Took my baseline test, and got a disappointing 146. A major factor of such a low score is that I ran out of time in every section.
For section 1, did not get to read the last 7 questions before the time ran out.
For section 2, did not get to read last 8 questions and skipped 1 before the time ran out.
For section 3, skipped 3 questions near the end and didn't get to go back before time ran out.
For section 3, did not get to read the last 5 questions before the time ran out.
Speed is obviously a major contributor to the low score. If anyone has any words of wisdom, or encouragement it would be appreciated!! As you study for this test, I assume you will speed up, but do you think its possible for me to speed up enough to get to all the questions? Thanks for reading!
Comments
In LG, I got 12/16
In LR 1, I got 13/16
In LR 2, I got 15/22
In RC, I got 13/22
Understand that the vast majority of us on this forum put in 30-45+ hours per week on the LSAT and have been doing so for a good chunk of time. We don't do that because we're dummies. We do that because the LSAT is the hardest thing any of us have ever faced (at least academically/intellectually). It's the hardest thing the smartest people have ever faced. If they say it's not, don't believe them.
I started studying (rather casually, in retrospect) in July and only got deeply serious at the beginning of February. Prior to that I was only spending about 15 hours a week on LSAT, ramping up quite gradually as I've been out of school for a few years and it took me a while to figure out that I was capable of doing much more. My diagnostic was a 153 and, as of this writing, I hover between 166-170 (goal is 180) and have for what seems like a long time (it's not really a long time—it's just hard to manage expectations when so few top scorers are open about what their progress actually looked like quantitatively). I've been going hard (really hard) for 6 weeks without a break (keep ramping up more and more each week) and have 11 weeks to go. That's 11 weeks of 5+ hours per weeknight, 9-12 hours on Saturday, and 6-9 hours on Sundays. Did I mention I work full time and set Thursday evenings and Sunday mornings aside for group bible study/church? And I don't expect to be consistently at or near my goal range for at least as long as I've been studying this hard already (more than likely it'll come more slowly than I expect and I'll probably go into the test without having too many PT's under my belt that have hit that magic number). That's why it's a goal and not a presumption. But my goal is attainable with hard work—both LSAT skills and the emotional/mental diligence necessary to maintain motivation and mindset—and everything I've read has confirmed this.
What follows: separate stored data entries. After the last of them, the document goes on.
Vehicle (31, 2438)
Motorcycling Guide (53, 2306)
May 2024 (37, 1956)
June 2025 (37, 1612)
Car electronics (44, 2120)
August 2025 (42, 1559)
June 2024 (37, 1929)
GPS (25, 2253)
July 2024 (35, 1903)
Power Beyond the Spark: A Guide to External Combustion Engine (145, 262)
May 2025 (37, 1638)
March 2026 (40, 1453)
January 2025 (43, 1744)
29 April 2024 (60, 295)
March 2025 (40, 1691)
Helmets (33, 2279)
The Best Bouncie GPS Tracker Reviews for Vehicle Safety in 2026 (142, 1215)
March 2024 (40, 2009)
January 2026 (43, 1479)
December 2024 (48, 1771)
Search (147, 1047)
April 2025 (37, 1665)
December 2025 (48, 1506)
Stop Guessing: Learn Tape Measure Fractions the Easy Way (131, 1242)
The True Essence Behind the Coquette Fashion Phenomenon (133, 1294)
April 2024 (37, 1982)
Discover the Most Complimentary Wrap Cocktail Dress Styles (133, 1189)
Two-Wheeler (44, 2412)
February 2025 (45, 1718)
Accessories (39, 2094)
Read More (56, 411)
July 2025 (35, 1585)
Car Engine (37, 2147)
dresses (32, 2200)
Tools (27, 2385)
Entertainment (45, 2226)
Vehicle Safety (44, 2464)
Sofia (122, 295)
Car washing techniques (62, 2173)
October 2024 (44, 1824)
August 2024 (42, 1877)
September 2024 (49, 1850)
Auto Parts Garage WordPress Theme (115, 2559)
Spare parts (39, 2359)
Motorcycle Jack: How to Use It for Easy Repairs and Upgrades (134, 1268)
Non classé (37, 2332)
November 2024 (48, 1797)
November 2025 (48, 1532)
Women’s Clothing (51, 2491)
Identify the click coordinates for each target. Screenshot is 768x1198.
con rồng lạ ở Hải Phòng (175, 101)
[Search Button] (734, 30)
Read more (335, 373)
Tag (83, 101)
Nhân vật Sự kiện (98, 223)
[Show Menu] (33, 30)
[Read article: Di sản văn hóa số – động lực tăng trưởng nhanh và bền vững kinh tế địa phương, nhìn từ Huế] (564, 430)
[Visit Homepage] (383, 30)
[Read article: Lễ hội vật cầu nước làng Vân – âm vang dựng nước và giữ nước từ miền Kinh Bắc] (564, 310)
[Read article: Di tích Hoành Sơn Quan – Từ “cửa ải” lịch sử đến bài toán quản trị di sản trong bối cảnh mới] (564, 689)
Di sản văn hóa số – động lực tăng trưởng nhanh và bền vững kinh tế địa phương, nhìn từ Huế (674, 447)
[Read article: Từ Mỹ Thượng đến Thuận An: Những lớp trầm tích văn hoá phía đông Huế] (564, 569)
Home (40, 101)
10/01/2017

You must love the LSAT in order to be able to pursue it like this. You must love it in spite of the fact that it seems to invalidate all of your hard work. It doesn't feel very good to put in 40+ hours every week and have my PT score go down by 4 points, then back up by 2, then down by 1, then up by 5, then back down just below the average—and to have that happen for weeks on end. But I have learned that I must not seek validation nor encouragement from this test. I have a number of tools I use to measure progress on the different aspects that I am still working to master conceptually/habitually; but as soon as I have mitigated the effects of incomplete understanding or lack of practice or fuzzy thinking in one area, I am faced with the same and other challenges in another. But I'm learning; and so I press on. There are still topics I haven't covered in the depth I need to cover them. And soon I'll move from the conceptual stage into the next stage, and continue to supplement my understanding as needed. But I'm done expecting a magic fix that will make my score jump 10-15 points overnight. But I am still working towards the same goal.
If I waited until I thought the LSAT was finally loving me—by giving me what I want from it, that number I want, all the time—to love it back, I would have collapsed weeks ago. Months ago. Each time I sit for a test or a drill I have to fight that temptation to look to it to tell me I'm not on a fool's errand—that all my hard work is worth something. I (you) must find a source of validation that has nothing to do with my (your) performance.
Set a goal, and then become the person who reaches that goal. And know that it will take more out of you than anything you've likely experienced. I feel like I can say this with a high degree of confidence—I'm a survivor of one of the most grueling undergraduate educations known to modern man. And LSAT is harder than anything I did in college. But it's possible, and it's worth it.
It's very possible to up your score on 15-20 hours of weekly studying.